During the 1970s, Newfoundland's inshore fishermen were asking for protection from foreign offshore fleets - said Bill Broderick, himself a local inshore fisherman - but what Canada did in 1977 was to replace those fleets with its own corporate-owned vessels. Again the inshoremen were first to warn that there's something wrong with the cod stocks, but the official science and the government wouldn't listen till it was to late and the big trawlers came back from the banks with empty nets, (see this Column in Sept., 1998 issue).
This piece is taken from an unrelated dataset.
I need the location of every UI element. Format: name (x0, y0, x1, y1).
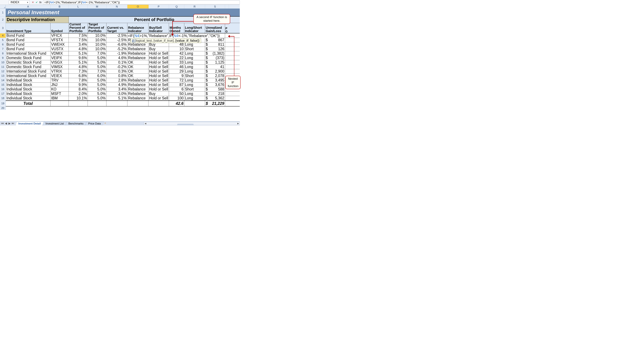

Than came the cod moratorium which shook and upset traditional fishing

communities throughout the area. Rory McLellan of the Prince Edward Island Fishermen's Association divided the fisheries

into artisanal fishery in coastal communities, and the ocean-sucking industrialized corporate fishery which maximizes profits and gets out of town". Prof.Parcival Copes, an erstwhile inshore fisherman and a fishery economist of world renome is a critic of the attitude "to do away with perfectly viable communities using a system that puts all the power in the hands of those with finances to buy up quotas and concentrate them where it suits them best". He rejects the notion that the ITQ system itself guards stocks from overfishing. According to Noel Harper, a former abalone fisherman, the Tasmanian abalone fishery is an example of concentration of ownership out of fishermen's hands. At first, all quotas have been owned by fishermen, now, over 12 years less then half is owned by them and the percentage is decreasing each year. "The problem that arose in the Tasmainian

situation was that the value of the ITQs became so great that in reality no ordinary working fisher could enter the fishery" - elucidated Marc Wilson of the Australian Maritime College on the Internet Fishfolk list. And the trend seems to continue. Only this March, a Canadian company CANFISCO bought the assets of BC Packers, including processing plants, from another company, George Weston Ltd., and now owns 25% of the vessels and licences of the BC seining fleet. Evidently, when a big company "over-stretches" and goes bankrupt, there's another one lying in wait to add spoils to its own assets. Fishery management is not only about the quantity of fish to be extracted or effort to be exerted. It determines, admittedly or not, what sectors and how many people are going to benefit from the fishery, altogether a political issue. If based on free-market philosophy (ITQ-system does) and puts a common resource on the market, it'll eventually end up "concentrated" in the hands of a few. Well-wishing official and legal mitigating means eventually fail. Marc Wilson, drawing on his experience as a fisheries administrator thinks that it is almost impossible to ensure that state's social/industry objectives are met. There are always either very clever and sophisticated or crude ways of effectively changing the "true" ownership of ITQs – especially where very large values and profits are attached to them. Small-scale ITQs buyers who relied mostly on borrowings to participate in a fishery

would be effectively in slavery to the financiers. Some had been even before the ITQs. Allocation of traditional coastal resources to however economically efficient big companies controlled fleet is usually explained away by the need to protect a common

resource. In fact, it may serve badly not only the coastal communities but also the society at large. The social price in terms of unwanted urbanization, joblessness, more welfare clients, crime, and vice, may exceed any residual direct and indirect benefits coming from the big business. Such marginalisation comes, for example, where vertically integrated big companies service their vessels and land catches in big-city harbours sidestepping the coastal communities. Blaming small-scale fisherfolk for overfishing stocks, especially of finfish, is in my view a sham, because their fishery has inherent self-regulating and other, traditional mechanisms, preventing critical over-exploitation. There're no such mechanisms among large-scale fleets. With their strong financing backing they won't stop fishing even when catch rates decrease. They may fish out what's there, and move elsewhere. Still, these are the local fishermen who usually are blamed. As the old English rhyme says: They hang the man and flog the woman That steal the goose from off the common, But let the greater villain loose That steals the common from the goose.